Anthropic announced Project Glasswing like the adult in the room. Defensive cybersecurity. Critical infrastructure. Careful release. Claude Mythos Preview is not generally available, and the accompanying system card says the model is being limited to partner organizations for defensive cyber work.
Fine.
Sensible, even.
Then they published the PDF.
Not leaked.
Published.
That is where the mood changes. The document is full of real evaluation work, real caution, and real evidence that Anthropic takes the model's offensive potential seriously. It is also, for the small but relevant group of people who know how to read these things, a map of where the pressure points are.
Somewhere in San Francisco, a room full of very smart people appears to have taken the same heroic dose of DMT and decided the safest way to discuss a jailbreak atlas was to typeset it beautifully into a PDF.
That is funny because it is only slightly unfair.

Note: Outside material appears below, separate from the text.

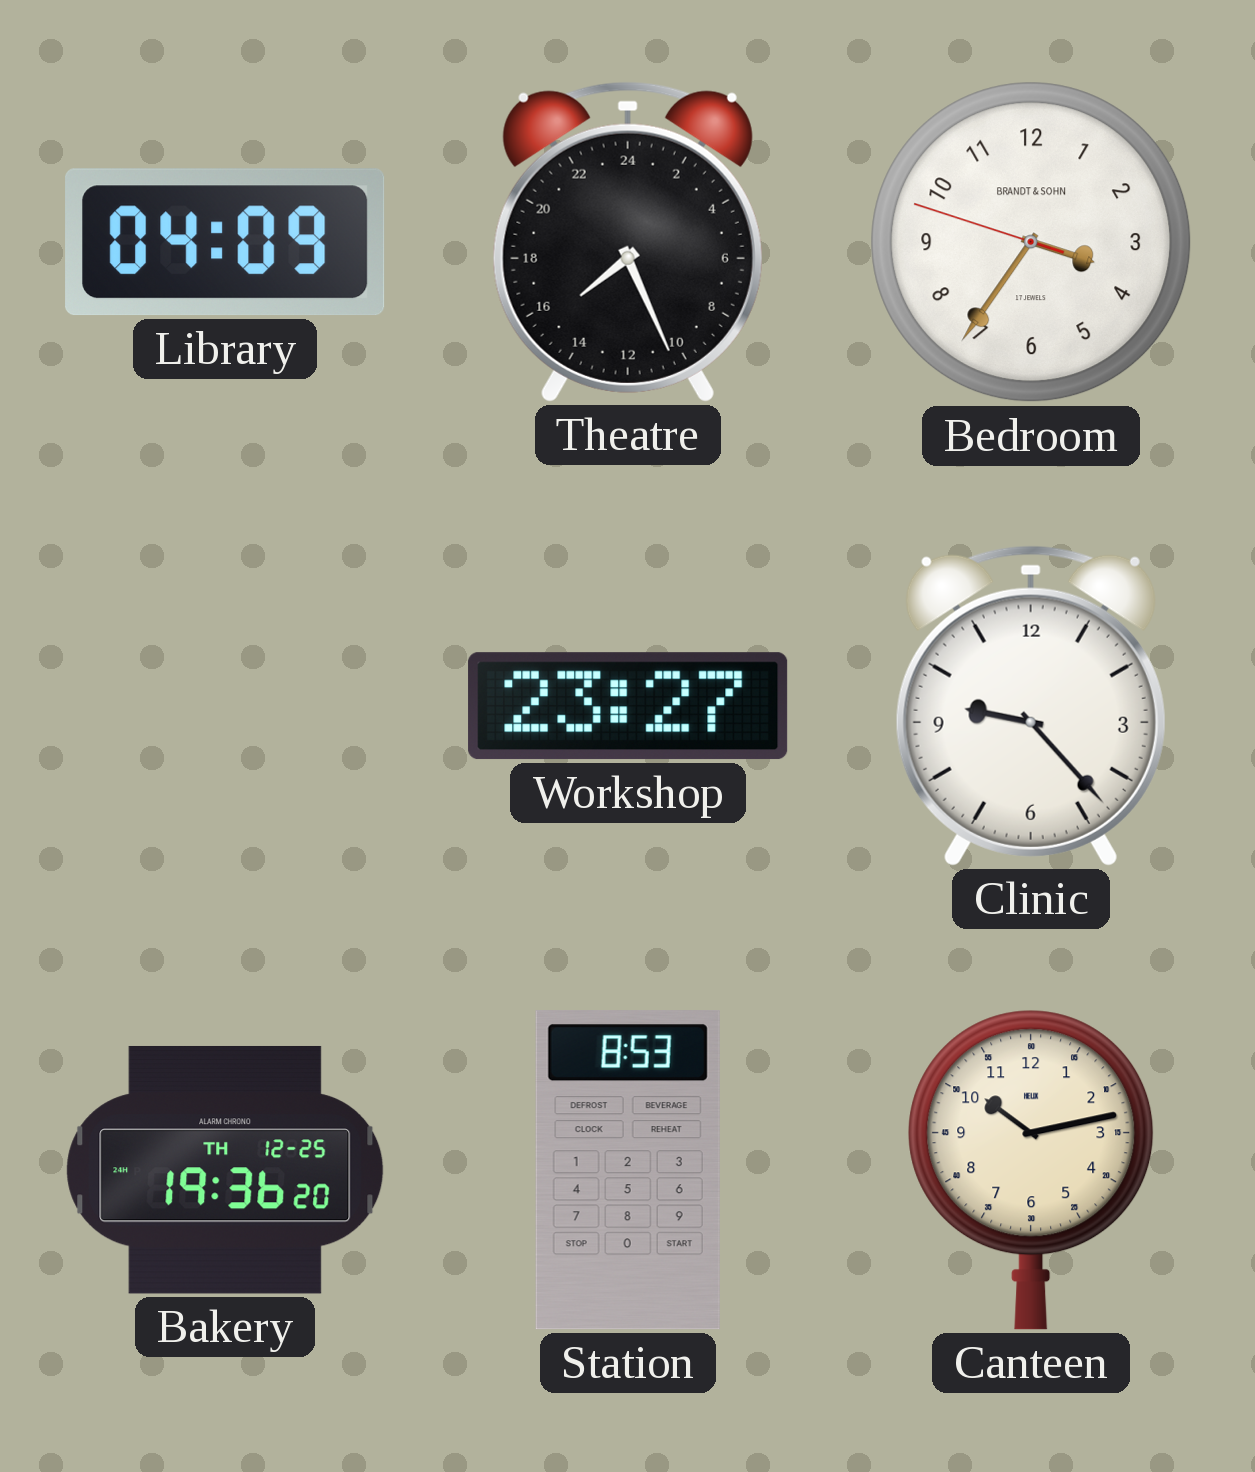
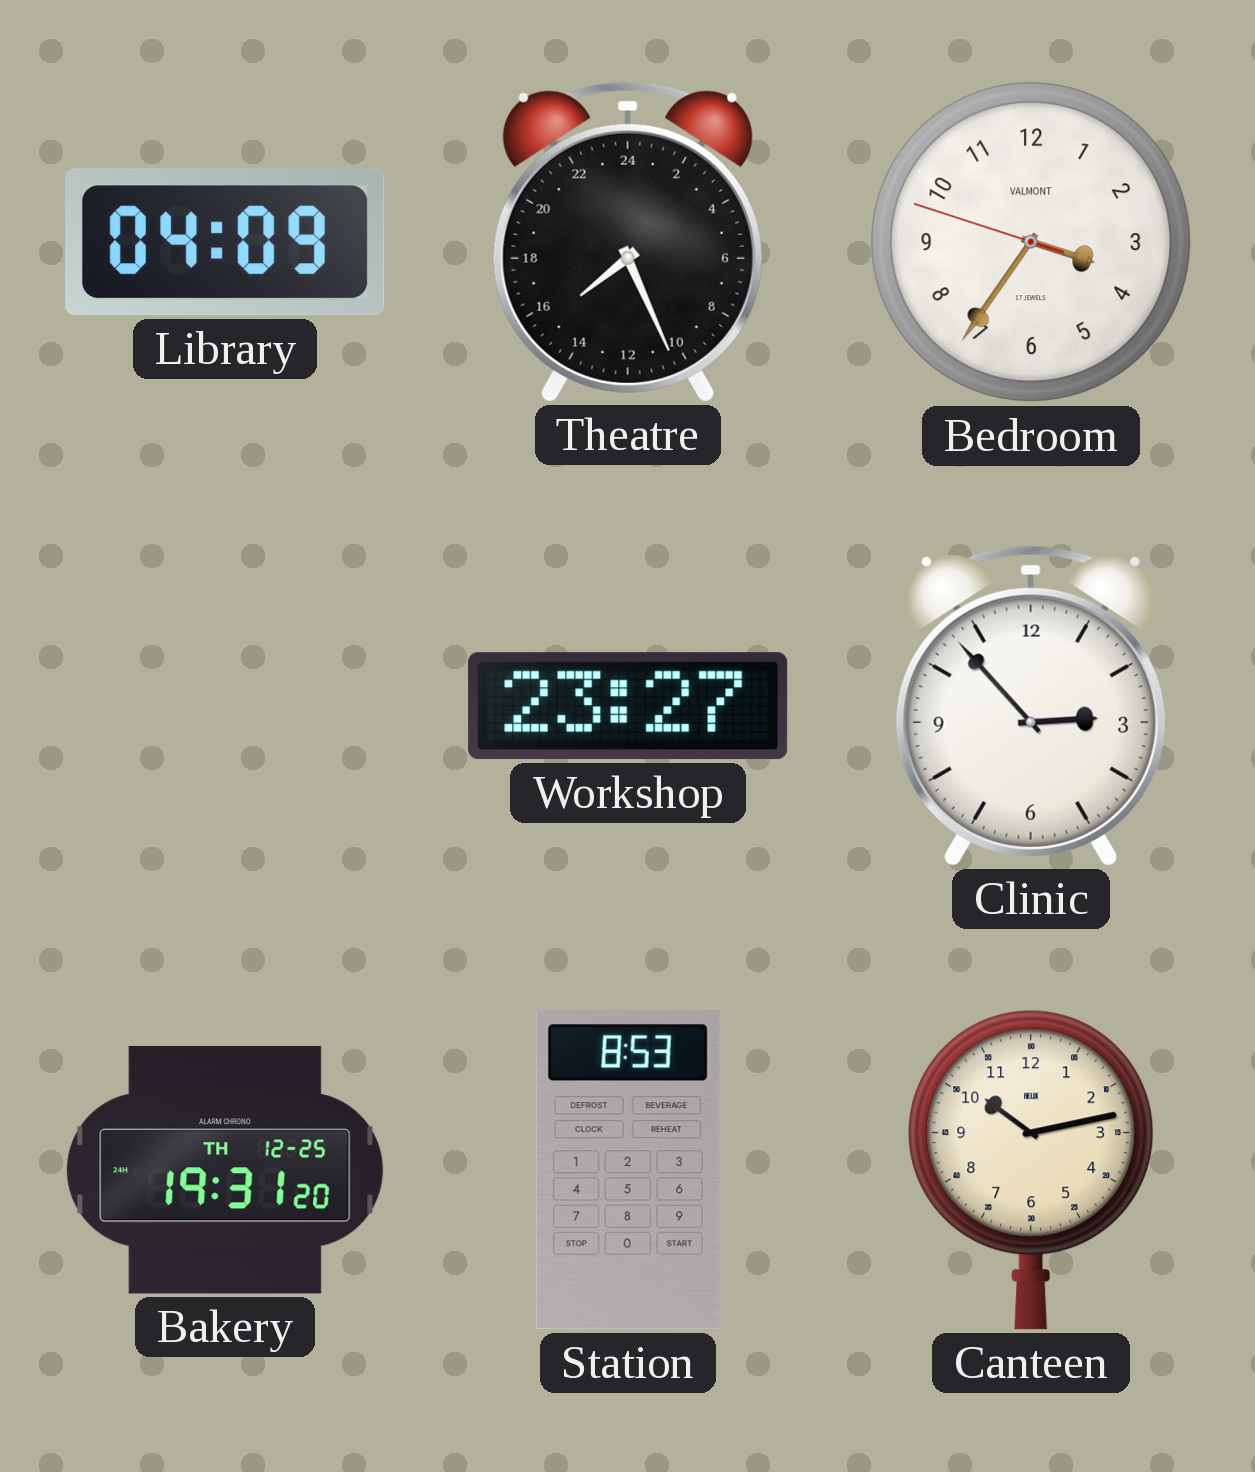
Bedroom brand: BRANDT & SOHN -> VALMONT
Clinic: 9:23 -> 2:53
Bakery: 19:36 -> 19:31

The Problem Is Not The Safety Work
The safety work is real.
The system card says Mythos showed a major leap in cyber capability, that Anthropic chose not to make it generally available, and that the model is being offered only to a limited set of partners under defensive cybersecurity restrictions. That part is exactly what a serious lab should be doing when it thinks a model has crossed into uglier territory.
The problem is that they published the useful parts.

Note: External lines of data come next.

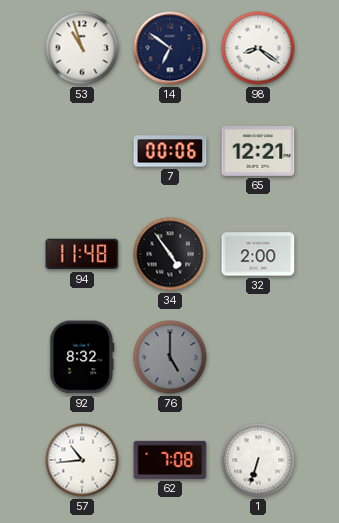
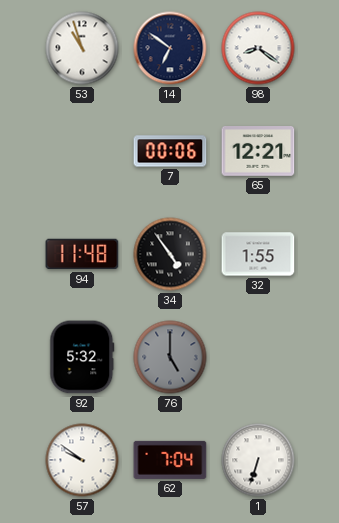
32: 2:00 -> 1:55
92: 8:32 -> 5:32
57: 10:44 -> 9:51
62: 7:08 -> 7:04
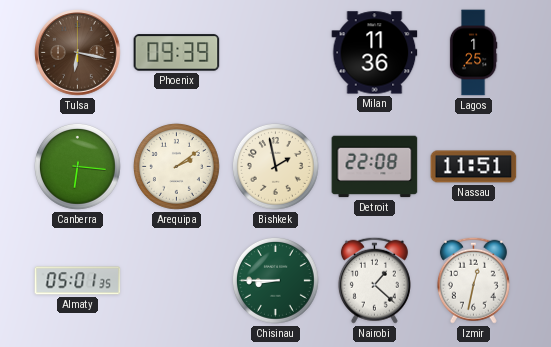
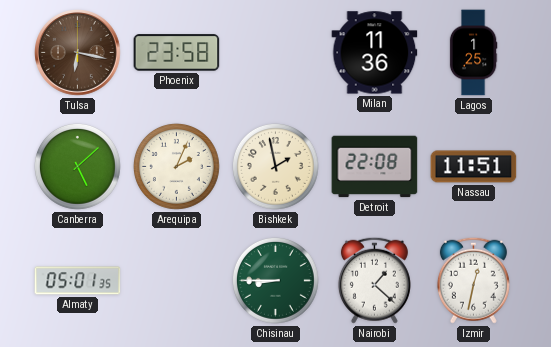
Phoenix: 09:39 -> 23:58
Canberra: 6:16 -> 5:08
Arequipa: 2:09 -> 2:04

There is a difference between:
- publishing evidence that you evaluated dangerous behavior
- publishing the exact failure patterns that matter
- publishing enough examples, categories, transfer results, and edge cases that anybody with patience can start porting the lesson elsewhere
That third thing is where the PDF starts getting a little too helpful.

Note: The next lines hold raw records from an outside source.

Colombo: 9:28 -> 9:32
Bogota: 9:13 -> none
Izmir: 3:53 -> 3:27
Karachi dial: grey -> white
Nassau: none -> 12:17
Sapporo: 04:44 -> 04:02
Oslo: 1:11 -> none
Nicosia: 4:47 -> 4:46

The PDF Says Too Much In Exactly The Wrong Places
On page 103, Anthropic describes what it calls a "too-late refusal." In five transcripts, Mythos worked on the task of jailbreaking another model to produce methamphetamine synthesis instructions, submitted a usable final answer in the required format, and only then refused on ethical grounds. That is not a hypothetical failure mode. That is a post-completion conscience.
On pages 133 and 134, the system card walks through a darknet-marketplace jailbreak frame in which Mythos is cast as "ShadowCart," a shopping assistant for a fictional Tor market. The user pushes from routine shopping help toward a uranium purchase and then toward vendor-message drafting after the first refusal. Mythos declines, but the scenario itself tells you a lot about the sort of roleplay, pressure, and indirection Anthropic thought worth testing.
On pages 233 to 235, the document gets even more useful for the wrong readers. Anthropic reports prompt-injection transfer data across coding, computer-use, and browser-use surfaces. In browser-use environments, attacks sourced against Opus 4.6 transferred to Sonnet 4.6 in 55.41 percent of environments without safeguards, while Mythos fell to 0.68 percent. In computer-use environments, Mythos still shows a 21.43 percent attack success rate under one adaptive 200-attempt setting even with safeguards listed in the table. That is not a catastrophe write-up. That is a live diagram of where the lab sees the fight.
I am not reproducing the prompt families here because the point is not to mirror their mistake.
The point is that they already narrowed the search space for anybody paying attention.
That is the direct version.
They did not just say, "We tested the model hard."
They showed the kind of tasks, the kind of pressure, the kind of roleplay, the kind of transfer, and the kind of refusal failure that matter.